Faut-il vraiment se réjouir de l’arrivée, depuis hier mercredi 26 novembre à Kisangani, de 28 combattants des FDLR (Forces Démocratiques pour la Libération du Rwanda) et de 62 de leurs dépendants (femmes et enfants) en provenance de Kanyabayonga, au Nord-Kivu? Pour tous ceux qui suivent le feuilleton de cette force négative rwandaise, voici vingt ans, il n’y a aucune raison de pavoiser. Il est vrai qu’il pourrait s’agir là d’un signal positif de leur volonté de se laisser désarmer, démobiliser et réinsérer dans la vie civile, conformément à plusieurs résolutions des Nations Unies, à l’Accord-cadre d’Addis-Abeba, mais surtout à l’ultimatum leur lancé par la CIRGL (Conférence Internationale pour la Région des Grands Lacs) et la SADC (Communauté Economique de Développement de l’Afrique Australe) lors du Sommet de Luanda, en juillet dernier. Ce qui fait tiquer, dans le dossier, c’est le délai anormalement long pris par ces rebelles rwandais pour se laisser finalement conduire, sous la protection de la Monusco, au centre de transit de Kisangani.
Un cantonnement sur le tard
Pourquoi ces perturbateurs de la paix à l’Est de la République Démocratique du Congo depuis deux décennies ont-ils attendu le dernier mois précédent le délai butoir (02 janvier 2015) pour faire timidement le premier pas vers Kisangani ? En considérant les effectifs supposés des FDLR - 1.400 pour certaines sources et près de 7000 pour d‘autres – ce n’est pas demain que va se terminer le transfert de tout le contingent à Kisangani, encore que rien ne garantit l’assentiment de tous à se laisser cantonner loin de leur «jardin » du Nord-Kivu, à un jet de pierres de la frontière avec le Rwanda.
En scrutant les préalables posés par les membres de cette nébuleuse — visite du site de cantonnement avant toute opération de transfert, présence de leurs dépendants dans le site de transit, dialogue interwandais avant tout rapatriement vers leur pays d’origine, protection de la Monusco — mais aussi leurs multiples voltes-faces dans leurs engagements à renoncer à la lutte armée, l’on ne peut que se montrer sceptique face au faible nombre des candidats au transfert à Kisangani.
Certains observateurs pensent que les FDLR n’ont pas vraiment l’intention de quitter les forêts et les sites miniers du Nord-Kivu et du Sud-Kivu qu’ils contrôlent tranquillement depuis 20 ans, pour des lendemains incertains à Kisangani dal3ord et plus tard dans un pays qui reste à déterminer, puisque Paul Kagame reste carré dans sa position pas de place pour les génocidaires sur le territoire rwandais.

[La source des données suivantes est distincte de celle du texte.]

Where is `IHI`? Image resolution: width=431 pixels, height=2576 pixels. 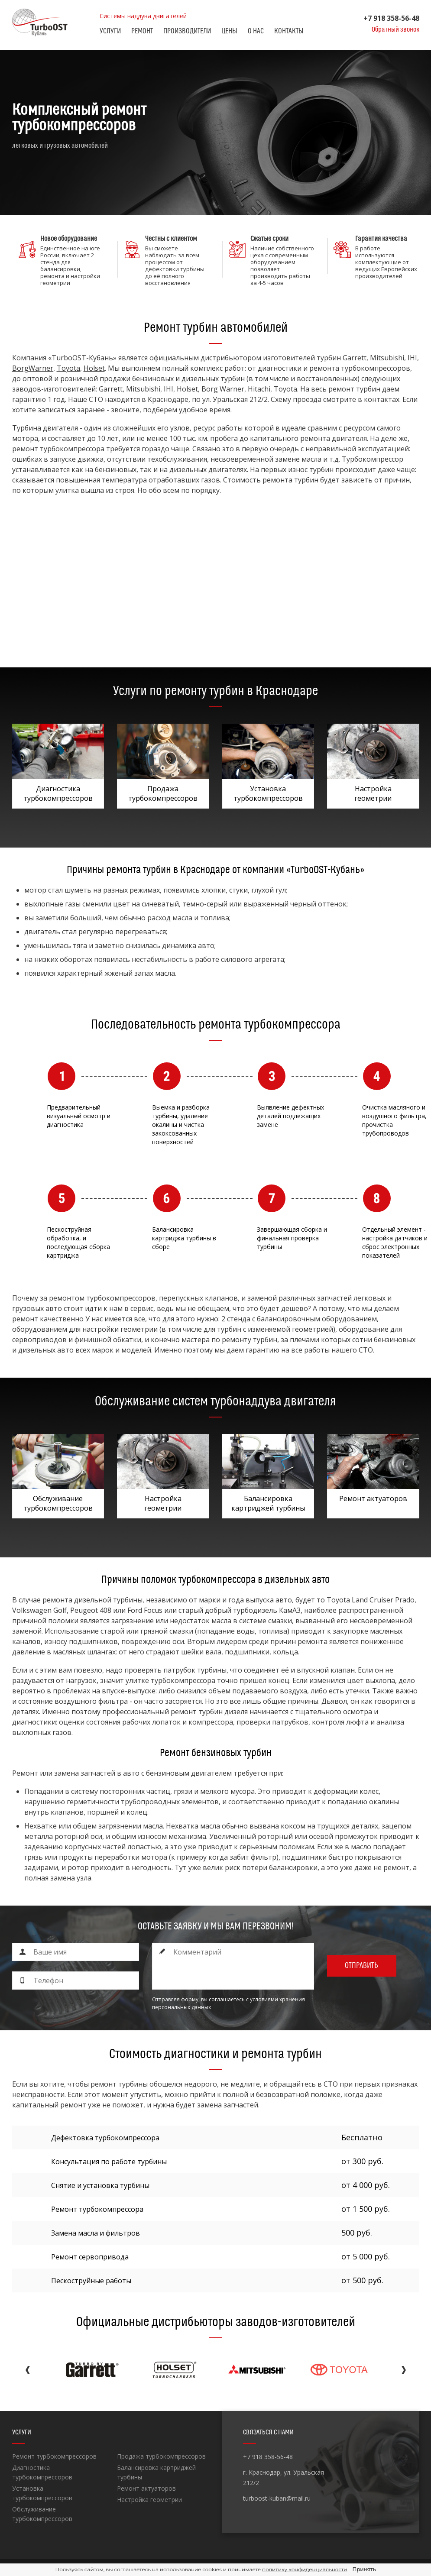 IHI is located at coordinates (412, 357).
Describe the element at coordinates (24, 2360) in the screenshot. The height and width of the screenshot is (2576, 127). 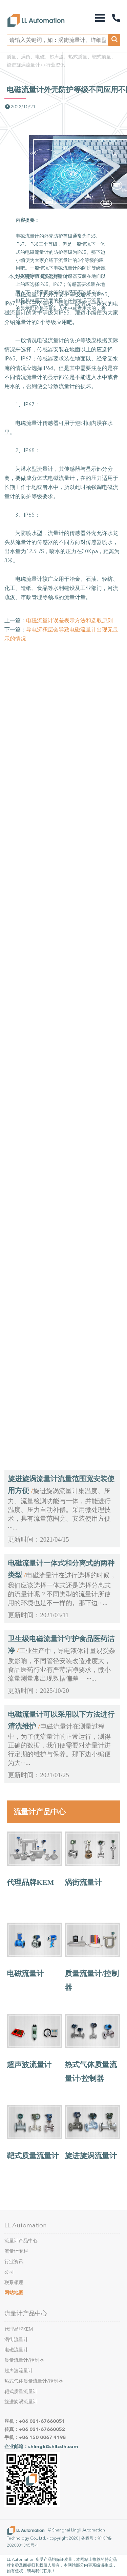 I see `质量流量计/控制器` at that location. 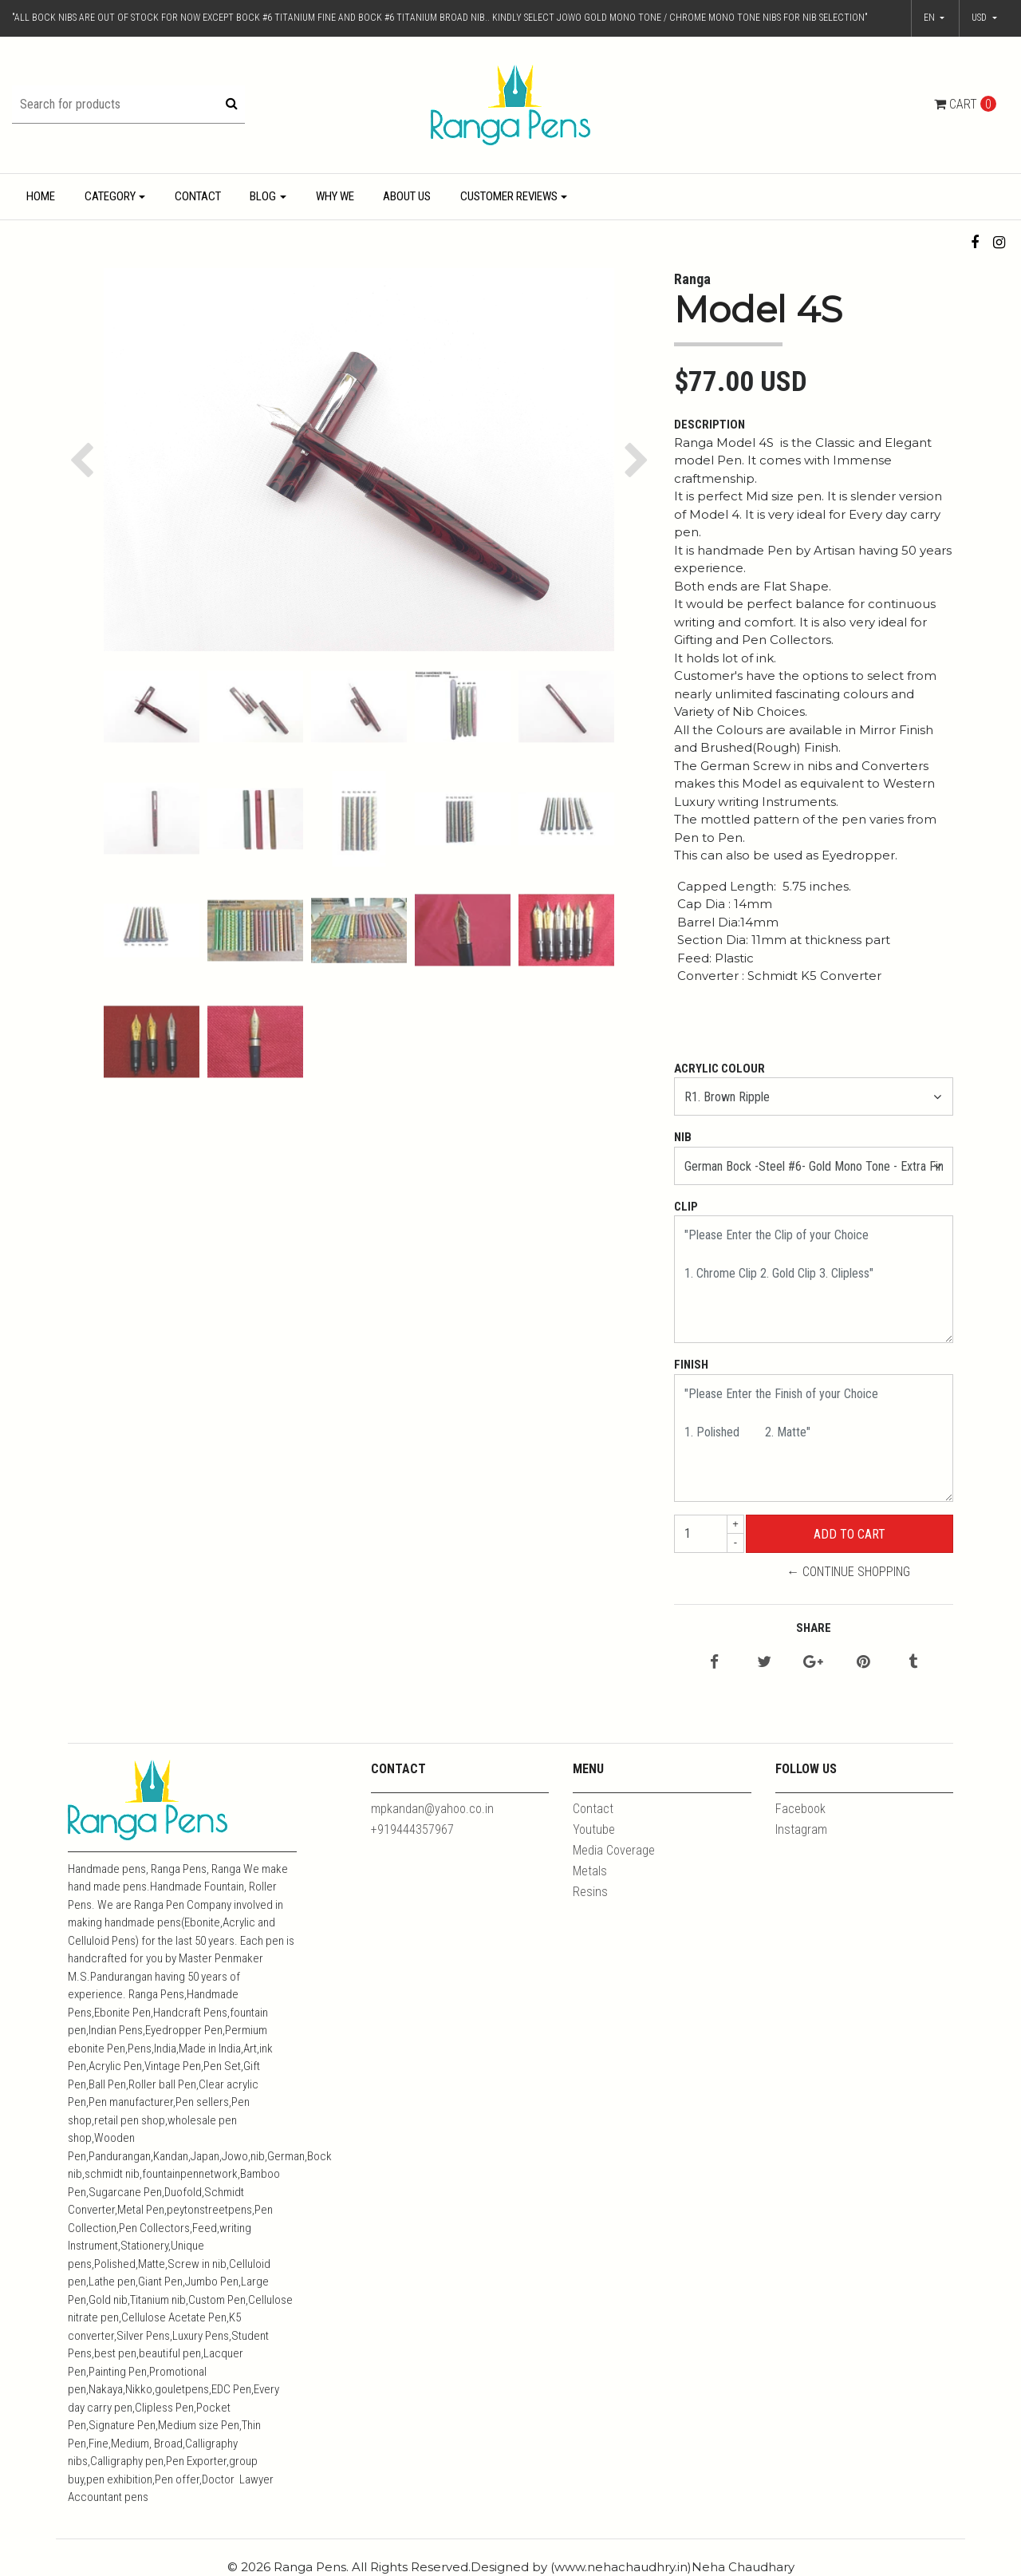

Dès lors que Kigali maintient son refus d’ouvrir ses frontières aux FDLR – et même si tel était le cas, aucun rebelle rwandais ne prendrait le risque d’un saut dans l’inconnu – l’équation de leur rapatriement demeure sans solution.
La modicité de l’effectif qui a accepté le déplacement de Kisangani donne à penser que la main noire qui manipule les FDLR recherche, ni plus ni moins, une prolongation de l’ultimatum de la CIRGL et de la SADC. Dans la perspective d’une nouvelle prolongation de délai, un nouvel agenda d’encrage en territoire congolais serait en chantier, comme c’est le cas depuis 20 ans.
En route pour le statu quo
Au regard du refus catégorique du Rwanda d’accueillir les FDLR sur son sol, de la tiédeur des combattants de cette force négative de se soumettre au désarmement volontaire, à la démobilisation et à la réinsertion mais aussi des difficultés pour les FARDC et la Monusco de leur imposer la loi de la force, il est à craindre qu’après le 02 janvier 2015, la situation s’enlise dans le statu quo. A l’image des éléments ADF-Nalu qu’on présentait comme complètement anéantis il y a quelques mois, on risque d’assister à un nouvel épisode d’attaques meurtrières des FDLR sur des populations civiles au Nord-Kivu et au Sud-Kivu.
L’autre interrogation est de savoir si leurs parrains congolais, rwandais, ougandais et autres, qui les approvisionnent en argent frais, armes et munitions, en contrepartie des minerais qu’ils ramassent aux quatre coins de deux provinces précitées, vont accepter de lâcher leur fond de commerce. Bref, les paramètres politiques, militaires, financiers et sociaux indiquent que l’éradication des FDLR reste des plus hypothétiques, en dépit des menaces de la communauté internationale de mettre le paquet pour les liquider par la force.